Demonstrating the temperature sensitivity of synaptic transmission in a Drosophila mutant

Abstract

We describe exercises that illustrate the temperature sensitivity of synaptic transmission. The temperature dependence of synaptic transmission is demonstrated by cooling the larval Drosophila melanogaster preparation and recording excitatory junction potentials. Vesicle recycling is explored by utilizing a mutation of the shibire gene. This shibire mutant shows a robust reduction in synaptic vesicle recycling when temperature exceeds a known threshold (∼29° C). Students gain proficiency with the Drosophila larval neuromuscular junction preparation while investigating principles of vesicle release, vesicle recycling, synaptic facilitation and synaptic depression. We show that the viability of the larval preparation is prolonged in vitro with moderate cooling, which is particularly important when introducing the preparation as a novel exercise.

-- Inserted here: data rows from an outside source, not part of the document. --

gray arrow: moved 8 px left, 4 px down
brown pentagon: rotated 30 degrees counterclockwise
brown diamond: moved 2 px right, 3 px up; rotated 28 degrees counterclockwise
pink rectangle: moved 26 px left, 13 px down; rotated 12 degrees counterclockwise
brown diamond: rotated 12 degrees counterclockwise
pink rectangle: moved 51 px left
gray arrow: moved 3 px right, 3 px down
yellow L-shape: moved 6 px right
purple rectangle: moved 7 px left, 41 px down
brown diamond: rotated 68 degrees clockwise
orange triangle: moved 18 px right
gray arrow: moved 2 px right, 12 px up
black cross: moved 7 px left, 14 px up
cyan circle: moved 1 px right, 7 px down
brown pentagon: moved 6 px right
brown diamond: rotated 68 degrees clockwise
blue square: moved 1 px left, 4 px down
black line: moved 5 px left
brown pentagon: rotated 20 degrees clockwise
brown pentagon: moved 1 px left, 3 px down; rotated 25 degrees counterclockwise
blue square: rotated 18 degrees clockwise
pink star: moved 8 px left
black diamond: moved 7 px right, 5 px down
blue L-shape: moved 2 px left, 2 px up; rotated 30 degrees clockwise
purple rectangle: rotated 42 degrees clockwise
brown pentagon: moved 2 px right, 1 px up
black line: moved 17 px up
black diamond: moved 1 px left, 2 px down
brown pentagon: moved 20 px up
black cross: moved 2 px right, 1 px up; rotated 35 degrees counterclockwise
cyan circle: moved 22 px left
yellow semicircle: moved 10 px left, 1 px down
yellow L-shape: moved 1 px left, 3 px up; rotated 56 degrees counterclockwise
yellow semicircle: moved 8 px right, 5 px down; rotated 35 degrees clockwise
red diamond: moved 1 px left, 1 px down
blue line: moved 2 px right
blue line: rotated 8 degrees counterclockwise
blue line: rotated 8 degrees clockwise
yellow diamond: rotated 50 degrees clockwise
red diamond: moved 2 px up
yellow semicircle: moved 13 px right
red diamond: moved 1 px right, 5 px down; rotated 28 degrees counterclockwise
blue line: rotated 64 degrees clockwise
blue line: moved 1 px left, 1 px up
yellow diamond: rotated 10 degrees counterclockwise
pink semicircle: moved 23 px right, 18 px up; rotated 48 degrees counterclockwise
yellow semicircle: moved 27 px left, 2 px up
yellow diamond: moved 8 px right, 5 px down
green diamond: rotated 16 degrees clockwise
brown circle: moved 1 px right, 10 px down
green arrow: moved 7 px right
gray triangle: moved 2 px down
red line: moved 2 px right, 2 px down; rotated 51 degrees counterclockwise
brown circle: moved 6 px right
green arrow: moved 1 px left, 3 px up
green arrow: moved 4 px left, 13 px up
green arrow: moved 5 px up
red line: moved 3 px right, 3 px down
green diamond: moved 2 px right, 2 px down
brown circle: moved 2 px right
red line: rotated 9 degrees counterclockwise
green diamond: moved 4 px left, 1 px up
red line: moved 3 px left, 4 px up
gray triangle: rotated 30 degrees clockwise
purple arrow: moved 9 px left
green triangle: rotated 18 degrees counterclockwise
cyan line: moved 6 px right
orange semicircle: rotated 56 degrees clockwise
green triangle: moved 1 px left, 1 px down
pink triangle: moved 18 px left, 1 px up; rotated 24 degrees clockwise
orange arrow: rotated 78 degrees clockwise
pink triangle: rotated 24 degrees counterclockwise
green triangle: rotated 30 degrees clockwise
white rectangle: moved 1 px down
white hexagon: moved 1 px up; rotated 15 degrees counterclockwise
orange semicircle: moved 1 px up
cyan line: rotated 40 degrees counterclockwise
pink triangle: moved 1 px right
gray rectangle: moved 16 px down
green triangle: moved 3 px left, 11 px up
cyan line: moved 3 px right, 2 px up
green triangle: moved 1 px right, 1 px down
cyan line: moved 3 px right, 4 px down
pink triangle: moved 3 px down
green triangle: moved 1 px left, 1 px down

Keywords: Drosophila; excitatory junction potential (ejp); neuromuscular junction (NMJ); shibireTS1 mutant.

Figure 1.

Still images captured from instructional videos of the larval dissection and electrode placement and stimulation. Screen shots are taken from videos that are available for download (Supplemental Material, www.funjournal.org/materialsKrans.asp). A: Two pins are placed at the anterior and posterior ends of the larva. Arrows indicate reflective tracheas that span the dorsal larva. Panel B shows all six pins in place and four abdominal segments have been outlined (A2:A5). The anterior end is to the left as evidenced by the pigmented mouth parts (arrow). The upper left portion of panel C shows the filleted larval preparation through a dissection microscope with transverse illumination (anterior at bottom). Arrows indicate the extracellular electrode – for stimulation (bottom arrow) - and the intracellular electrode, for muscle recording. Muscles 7, 6, 13, and 12 are outlined in yellow boxes (left to right). The upper right portion of panel C shows the physiology rig with two electrodes positioned around the preparation stand and dish. A compound ejp is depicted in the bottom of panel C.

Figure 2.

Junction potentials of the larval D. melanogaster preparation over time, with cooling. Excitatory potentials recorded in muscle 12 of the fifth abdominal segment at two different times at ∼18° C. A and C were recorded upon initial setup of the preparation. B and D were recorded two hours later (times given at far left). Spontaneous potentials (C and D) maintained their monophasic shape and amplitude, though evoked potentials (stimulus = arrowhead) increased in amplitude after about two hours in vitro. Resting potential is shown at the left of each trace. Signal to noise values are typical of the larval preparation and suitable for further analysis of these data.

Figure 3.

Larval ejps at two temperatures. Both traces were recorded from muscle 6 of the fourth abdominal segment. Each trace is the average of 10 ejps (a single, cut segmental nerve was stimulated). Black = 23° C, blue = 14° C. Arrows show the inflection between 1b (big) and 1s (small) nerve potentials (Kurdyak et al., 1994). Traces are aligned by onset of depolarization to best illustrate change in duration.

Figure 4.

Temperature dependent change in synaptic depression at the neuromuscular junction in the C155; UAS-shi^ts1 mutant. A, 25 Hz, 1s train of stimuli. At 22° C (black, throughout) there is little change in evoked potentials after the second stimulus. At 34° C (red, throughout), there is notable depression that progresses with time and stimulus number (arrowheads indicate initial and terminal ejp peak). B, 200 ms of 25 Hz stimuli illustrates temperature sensitivity of underlying temporal summation. At room temperature, ejp amplitude is relatively constant, but depresses at 34° C. Temporal summation and ejp depression are quantified in C and D. C, Synaptic depression over repetitive stimuli increases at ∼34° C in the mutant. (Below room temperature, temporal summation and progressive elongation of the evoked potentials mask rising phase of ejps; data not shown.) D, Temporal summation increases as temperature decreases. At 12° C (blue triangles), ejps are longer in duration than at 34° C and thus temporally summate. Membrane potential, measured at the onset of each stimulus is shown. Summation at 22° C is less than at 12° but was always present (n=7 muscles, 3 animals in C and D).